Ирене(беря Бальдера за руку). А ты все еще во мне сомневаешься? Ты точно ребенок!
Бальдер. Сомневаюсь, потому и спрашиваю.
Зулема. А если бы Ирене не была девушкой, вы любили бы ее?..
Бальдер. Да, любил бы ее так же, но вел бы себя с ней иначе.
Зулема. Успокойтесь, Бальдер. Ирене — девушка.
Бальдер у себя в спальне понимает, что у марионетки под стальным сводом сердце болезненно сжалось. У персонажа такое ощущение, будто девушка солгала. И персонаж больше страдает за девушку, чем за себя.
Жена Бальдера ворочается в постели. Он поспешно встает, гасит свет и начинает раздеваться. Потом останавливается и думает: «Значит, завтра я познакомлюсь с механиком».
Острая печаль пронизывает его, пробирает до самой печенки. Инженер уверен, что разрабатывает план своей окончательной гибели.
Он думает: «Я похож на человека, который связался с шайкой мошенников. Человек в тревоге и пытается что-то предпринять. Он хочет разобраться что к чему. И, конечно, разбирается лишь тогда, когда его уже надули… Чем меня привлекает этот сброд? Разве я хочу убедиться в том, что ошибся? И все же они меня привлекают. Зулема, Альберто, которого я не знаю, Ирене… Не знаю почему… Мне кажется, они живут со мной рядом целую вечность. Поистине чудесен этот механизм обмана!»
Бальдер ложится, так и не раздевшись до конца. Он думает: «Меня предостерегает какой-то голос: „Берегись, Бальдер, пока не поздно“, но я отвергаю это предостережение. Откуда это роковое упрямство, которое вдруг пробуждается в твоей душе и заставляет идти навстречу ясно различимым опасностям? Однако же я не скотина безмозглая. Я — мыслящая личность. Инженер. А инженер, знающий математику, должен быть защищен от подобного наваждения. Может, это дьявол? Но нет… Это не дьявол. Это — зов».
Бальдер ощущает смертельный холод в сердце, едва произнеся это слово.
Зов… Зов…
Неужели это зов Сумрачного Пути? Потребность познать, какова та, «другая» судьба.
«Я смеялся… Да… Не могу отрицать… Но какое отношение имеет мой смех к нынешней реальности? Пока Элена спит, пока Луисито спит, я замышляю то, что для них обернется несчастьем. И они не просыпаются. Что, если бы вообще бодрствовал один я? Но бодрствовать должна еще и Ирене.

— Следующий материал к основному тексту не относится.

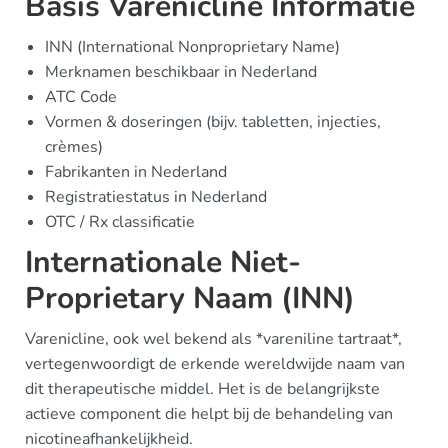
Basis Varenicline Informatie
INN (International Nonproprietary Name)
Merknamen beschikbaar in Nederland
ATC Code
Vormen & doseringen (bijv. tabletten, injecties,
crèmes)
Fabrikanten in Nederland
Registratiestatus in Nederland
OTC / Rx classificatie
Internationale Niet-
Proprietary Naam (INN)
Varenicline, ook wel bekend als *vareniline tartraat*,
vertegenwoordigt de erkende wereldwijde naam van
dit therapeutische middel. Het is de belangrijkste
actieve component die helpt bij de behandeling van
nicotineafhankelijkheid.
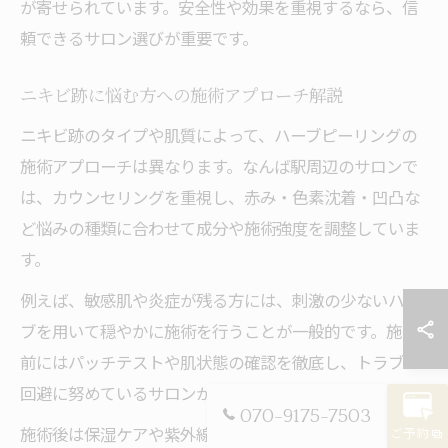
が寄せられています。安全性や効果を重視するなら、信
頼できるサロン選びが重要です。
ニキビ跡に悩む方への施術アプローチ解説
ニキビ跡のタイプや肌質によって、ハーブピーリングの
施術アプローチは異なります。なんば駅周辺のサロンで
は、カウンセリングを重視し、赤み・色素沈着・凹凸な
ど悩みの種類に合わせて成分や施術強度を調整していま
す。
例えば、敏感肌や炎症が残る方には、刺激の少ないハー
ブを用いて穏やかに施術を行うことが一般的です。施術
前にはパッチテストや肌状態の確認を徹底し、トラブル
回避に努めているサロンが多く見られます。
070-9175-7503
施術後は保湿ケアや紫外線対策が必須で、必要に応じて
ご予約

Может, в этот момент она, думая обо мне, предается вожделению. А если бы и так, мог бы я ее осудить? Скорее она спит».
Зов…
Тут Бальдер воображает, что, допустим, жена его вдруг проснулась, разбуженная «сигналом опасности». Элена садится в темноте на край постели и спрашивает: «Что с тобой, Бальдер? Почему ты не спишь?» Он на мгновение задумывается, потом отвечает: «Я размышляю о сумрачном пути».
Бальдеру хочется рассмеяться. Нелепо полагать, что о таких вещах можно разговаривать с женой, но с кем-то поговорить ему надо, хотя бы с собственной тенью. И он рассуждает так:
«Допустим, что это не моя жена. И я — другой человек, который говорит о Бальдере в третьем лице. О, в этом нет ничего приятного! Этот таинственный человек подходит и спрашивает меня:
— Что произойдет между Бальдером и тремя женщинами?

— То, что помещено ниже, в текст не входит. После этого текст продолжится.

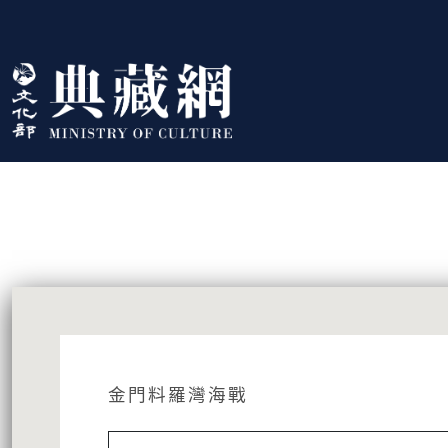
跳到主要內容
:::
藏品資訊
:::
金門料羅灣海戰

А я, притворяясь, что речь идет не обо мне, отвечаю:
— И вы еще спрашиваете, уважаемый сеньор? Разве вы сомневаетесь в том, что это будет скандал? Этот инженер-сластолюбец, между нами говоря, давно уже искал свой сумрачный путь.
— Инженер…
— Да, инженер, хоть вам и не верится. Инженер — что тут особенного? Вы думаете, инженеры не подвержены греху?

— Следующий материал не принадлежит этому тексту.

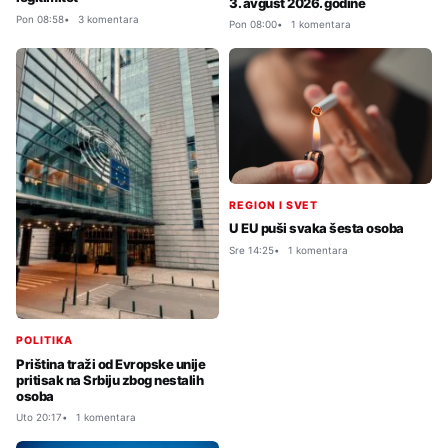
3. avgust 2026. godine
Pon 08:58
3 komentara
Pon 08:00
1 komentara
REGION I SVET
U EU puši svaka šesta osoba
Sre 14:25
1 komentara
POLITIKA
Priština traži od Evropske unije
pritisak na Srbiju zbog nestalih
osoba
Uto 20:17
1 komentara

— Нет, по правде говоря, я не мог бы утверждать такую нелепицу… Но инженер…
— Бог мой, сеньор, как туго вы соображаете. Впрочем, у вас нет оснований мне не верить, ведь я исхожу из откровенных высказываний того, о ком мы говорим, — инженера… Так на чем мы остановились?.. А-а, на том, что он давно уже искал свой сумрачный путь.
— Для чего?..
— В том-то и секрет, уважаемый сеньор. Похоже, он по доброй воле хочет поставить на карту собственное счастье и „спасение“ своей души. Даже как-то раз он сказал мне, что дух его дал трещину, а в эту трещину забрался дьявол и подстрекает его играть комедию, когда душа его тихо ждет драмы, которая окончательно разорвала бы пелену, превратившую его в идиота».